Pak, Aku Pulang
Budaya & Seni
April 16, 2024
Tunggal Rajani
RINTIK hujan dinginnya menusuk tulang geliga. Di stasiun, kereta api terakhir, subuh ini. Sembari menunggu jemputan.
Kelelahan menempuh perjalanan. Jauh. Tiga hari perjalanan panjang menuju: senyum bapak.
Aku telah sangat lama merantau. Meninggalkan kenangan indah bersama bapak. Sejak 20 tahun lalu.
Kini, kulitnya mengkeriput, matanya lamur menatap, rambutnya tak lagi penuh, dan giginya mulai keropos.
Tongkat besi yang selalu ia bawa berkeliling rumah. Yah, hanya di dalam rumah saja.
Asbak di rumah selalu bersih. Bapak tidak lagi membakar rokok kretek. Juga tidak lagi menyeruput kopi panas.
Komplikasi penyakit telah menghuni tubuhnya sejak tiga tahun terakhir.
“Kamu pulang, nduk,” kata bapak.
Lebaran kali ini, adalah lebaran yang sebenarnya bagiku. Sejak aku remaja, aku telah berada di perantauan. Dan sejak itu juga, sosok bapak tidak pernah hadir di saat Lebaran.
Hari ini adalah hari terakhir berpuasa Ramadhan. Ketika kami; aku, suamiku dan anakku mencium tangan bapak.
Bapak menciumi anakku. Cucunya, dimana darah yang mengalir di tubuh anakku adalah juga darahnya.
“Sini, le, duduk sama simbah,” kata bapak.
Aku seperti sedang menunaikan janjiku sendiri. Ambisi yang selalu ada setiap saat, ketika di perantauan. Untuk bersama bapak di hari Lebaran.
Bunyi bedug takbiran, dan petasan yang bersahutan, menyesak di dadaku. Malam ini.
Ini adalah malam takbiran. Aku teringat ketika ku tinggalkan kota kecil ini. Berurai tangisanku di dalam kendaraan menuju perantauan. Menatap jendela belakang bus yang seperti tega meninggalkan bapak jauh di belakang.

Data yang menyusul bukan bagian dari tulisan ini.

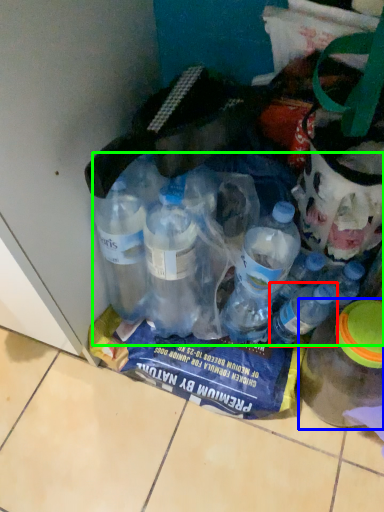 Question: Based on their relative distances, which object is farther from bottle (highlighted by a red box)? Choose from bottle (highlighted by a blue box) and bottle (highlighted by a green box).

Choices:
 (A) bottle
 (B) bottle

Answer: (B) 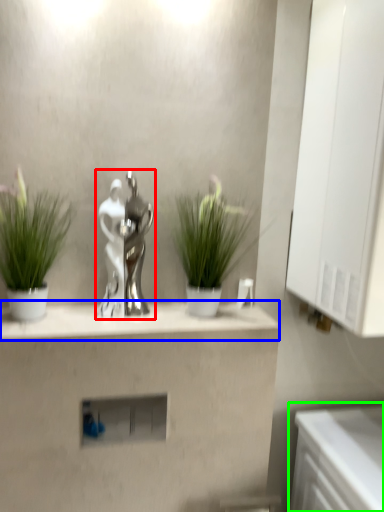 Question: Which object is positioned closest to tap (highlighted by a red box)? Select from mantle (highlighted by a blue box) and counter (highlighted by a green box).

Choices:
 (A) mantle
 (B) counter

Answer: (A) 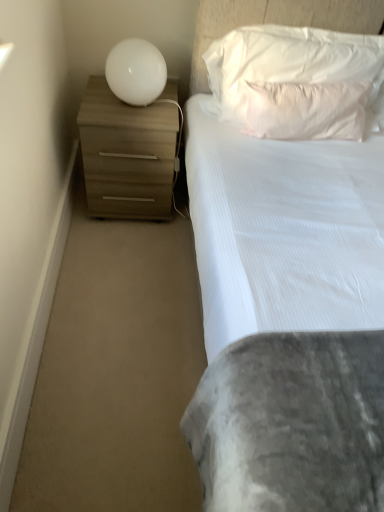 Identify the location of white soft pillow at upper center, placed as the 2th pillow when sorted from bottom to top. pos(286,63).

In order to click on white glossy sphere at upper left in this screenshot , I will do `click(136, 72)`.

What do you see at coordinates (306, 110) in the screenshot?
I see `white textured pillow at upper center, the 1th pillow positioned from the bottom` at bounding box center [306, 110].

This screenshot has width=384, height=512. Describe the element at coordinates (127, 154) in the screenshot. I see `matte wood chest of drawers at left` at that location.

What are the coordinates of `white soft pillow at upper center, placed as the 2th pillow when sorted from bottom to top` in the screenshot? It's located at (286, 63).

Considering the relative positions of white soft pillow at upper center, the first pillow in the top-to-bottom sequence, and white glossy sphere at upper left in the image provided, is white soft pillow at upper center, the first pillow in the top-to-bottom sequence, behind white glossy sphere at upper left?

No, white soft pillow at upper center, the first pillow in the top-to-bottom sequence, is in front of white glossy sphere at upper left.

Is white glossy sphere at upper left at the back of white soft pillow at upper center, placed as the 2th pillow when sorted from bottom to top?

No, white soft pillow at upper center, placed as the 2th pillow when sorted from bottom to top, is not facing away from white glossy sphere at upper left.

From the image's perspective, which is below, white soft pillow at upper center, placed as the 2th pillow when sorted from bottom to top, or white glossy sphere at upper left?

white glossy sphere at upper left is shown below in the image.

Is white textured pillow at upper center, the 2th pillow viewed from the top, at the back of white soft pillow at upper center, placed as the 2th pillow when sorted from bottom to top?

Yes.

Is white soft pillow at upper center, placed as the 2th pillow when sorted from bottom to top, wider or thinner than white textured pillow at upper center, the 2th pillow viewed from the top?

In the image, white soft pillow at upper center, placed as the 2th pillow when sorted from bottom to top, appears to be wider than white textured pillow at upper center, the 2th pillow viewed from the top.

Considering the relative sizes of white soft pillow at upper center, placed as the 2th pillow when sorted from bottom to top, and white textured pillow at upper center, the 2th pillow viewed from the top, in the image provided, is white soft pillow at upper center, placed as the 2th pillow when sorted from bottom to top, taller than white textured pillow at upper center, the 2th pillow viewed from the top,?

Bapak, bagiku adalah istimewa. Ia yang kerap menyisir rambutku sewaktu aku kecil. Sambil berpesan, “Jagalah martabatmu.”
Bapak juga yang menemaniku olahraga setiap pagi. Aku mengendarai sepeda roda dua mengitari persawahan yang luas membentang di pinggiran kota.
Sementara, bapak, berlari di sampingku.
Hari ini adalah hari Lebaran. Dan bapak semakin terlihat lelah.
Setegar apa pun aku di perantauan, ternyata ketegaran itu luluh lantak, di sini.
Memang, keputusanku untuk pulang kali ini, adalah untuk bapak. Sehingga, meskipun kota ini menyajikan pemandangan yang indah, tapi tidak ada keindahan lain selain duduk bersama bapak.
Sambil bercerita tentang banyak hal yang ringan dan lucu. Seolah mengisi waktu-waktuku yang kosong sebelumnya, tanpa bapak.
Aku merasa hampa. Dan, limbung. Mungkin, ini adalah yang terakhir.
Tetapi, semoga saja tidak.
Sementara kewajban terhadap pekerjaan yang tertunda karena liburan, menunggu kami di tanah rantau. Seolah tak mengerti dan tak pernah ingin mengerti.
Hingga tiba saat untuk pergi; pulang ke tanah rantau.
Pagi itu dingin. Air pegunungan yang tertumpah jatuh di tubuhku.
Dingin.
Sedingin hatiku.
Mungkin, ini adalah kali terakhir aku melihat bapak. Dengan kondisi kesehatannya yang terus menurun, dan dengan jauhnya jarak yang terbentang antara kami.
“Doa bapak tak pernah putus untukmu, nduk.”
Kedua matanya menatapku. Meskipun pandangannya kabur. Tatap mata merindu.
Dan, aku, hanya mampu berharap. Sama seperti harapan, ketika ku kuatkan niatku untuk menjenguk bapak.
Tapi, kereta api tak mau menunggu lagi. Meskipun hanya sekejap. Melaju terus membelah alam. Hening, dan dingin.